(Material shown)
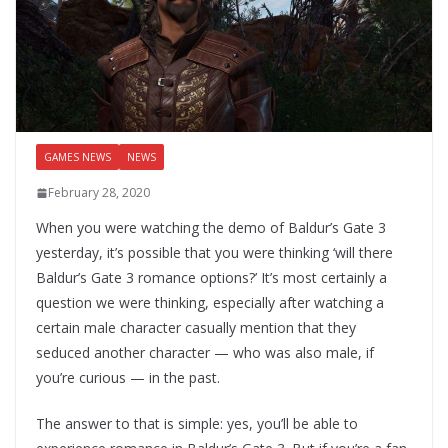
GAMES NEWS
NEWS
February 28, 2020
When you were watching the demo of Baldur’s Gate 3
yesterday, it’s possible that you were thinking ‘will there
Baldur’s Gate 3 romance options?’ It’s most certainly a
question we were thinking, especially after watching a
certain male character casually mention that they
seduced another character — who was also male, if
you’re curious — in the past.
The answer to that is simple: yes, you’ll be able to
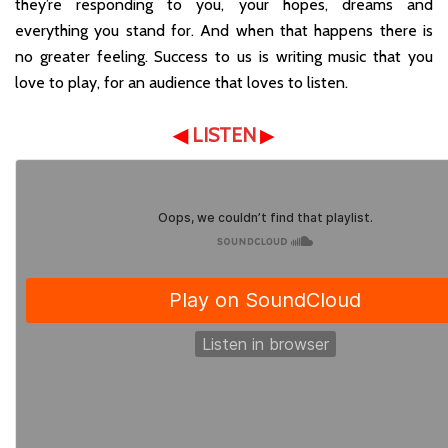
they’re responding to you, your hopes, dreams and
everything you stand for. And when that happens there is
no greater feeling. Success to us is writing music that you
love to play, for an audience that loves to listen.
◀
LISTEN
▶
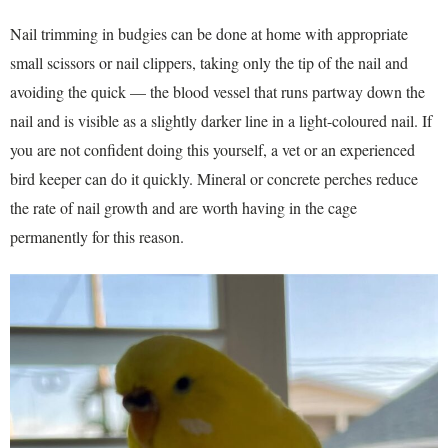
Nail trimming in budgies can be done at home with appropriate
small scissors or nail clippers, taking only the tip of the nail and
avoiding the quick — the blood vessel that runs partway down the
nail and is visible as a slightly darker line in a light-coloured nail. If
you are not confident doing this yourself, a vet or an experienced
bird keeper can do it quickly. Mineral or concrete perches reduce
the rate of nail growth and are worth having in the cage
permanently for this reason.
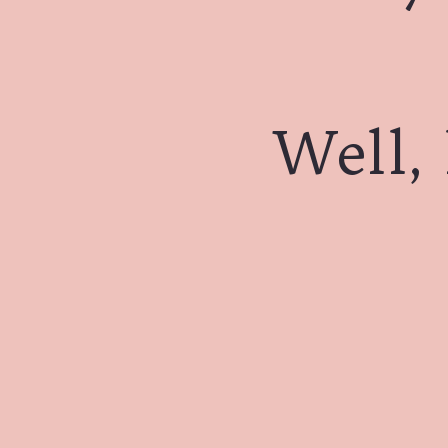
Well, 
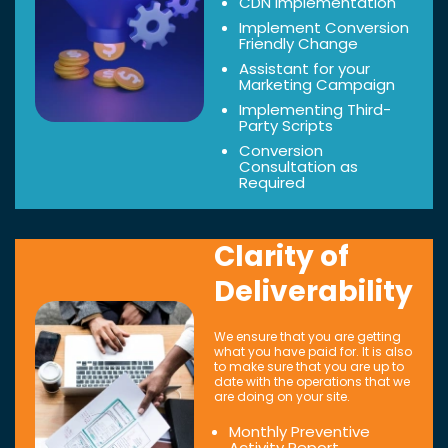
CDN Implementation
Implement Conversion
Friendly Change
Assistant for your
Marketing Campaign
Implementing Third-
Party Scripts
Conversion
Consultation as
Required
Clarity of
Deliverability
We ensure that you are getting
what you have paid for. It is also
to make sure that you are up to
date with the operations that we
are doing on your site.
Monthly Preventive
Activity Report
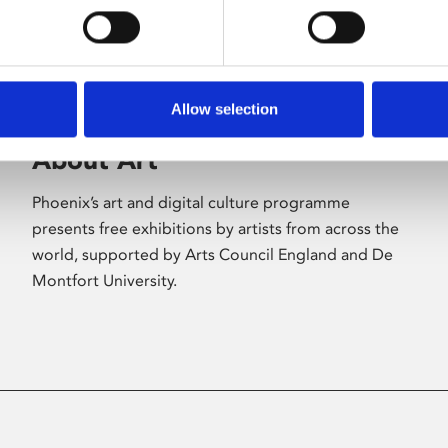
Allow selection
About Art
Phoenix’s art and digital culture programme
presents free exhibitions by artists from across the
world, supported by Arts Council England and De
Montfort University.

(Your task)
Find how many lines contain "with" in the data. Write that number and nothing else.

(Response for this exercise)
2